España en su tristeza

EN 1677 vio la luz, a modo de opera posthuma, uno de los textos capitales de la historia del pensamiento, pieza fundamental dentro del rico acervo de Occidente y una de esas contadas lecturas que cualquier persona sensata, no tanto por un prurito de sabiduría cuanto por un escrúpulo de inteligencia, debería satisfacer al menos una vez en la vida. En ese libro ineludible, en su parte tercera, titulada «Del origen y naturaleza de los afectos», su autor, Baruch Spinoza, desarrolló uno de los capítulos cruciales de dos mil años de aventura filosófica: su teoría de las pasiones.

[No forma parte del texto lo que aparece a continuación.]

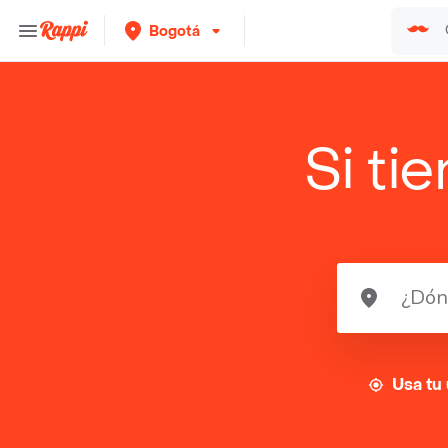
Bogotá
Si ti
Usa tu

Así, en la almendra misma de la Ética, junto al debate a propósito del estatuto de las causas finales, la concepción de la sustancia o el dibujo nítido de una existencia regulada por la pertenencia a una comunidad democrática, el pensador judío prestó su pluma a la discusión acerca del drama humano: qué tememos, qué anhelamos, qué odiamos, qué amamos, por qué nos conmovemos. Para ello, y partiendo de dos principios, la alegría y la tristeza, y de una certeza inobjetable («Cada cosa se esfuerza, cuanto está a su alcance, por perseverar en su ser»), Spinoza dedujo el árbol completo de las pasiones del hombre, ofreciendo para cada una de ellas su exacta definición.

La tristeza, afecto seminal, quedó registrada como «una pasión por la cual el alma pasa a una menor perfección». Trescientos años más tarde, uno de los más agudos comentaristas del maestro holandés, Gilles Deleuze, añadiría una memorable glosa a la fórmula spinoziana: «La tristeza no vuelve inteligente. En la tristeza estamos perdidos. Por eso los poderes tienen necesidad de que los sujetos estén tristes. La angustia nunca ha sido un juego de cultura, de inteligencia o de vivacidad».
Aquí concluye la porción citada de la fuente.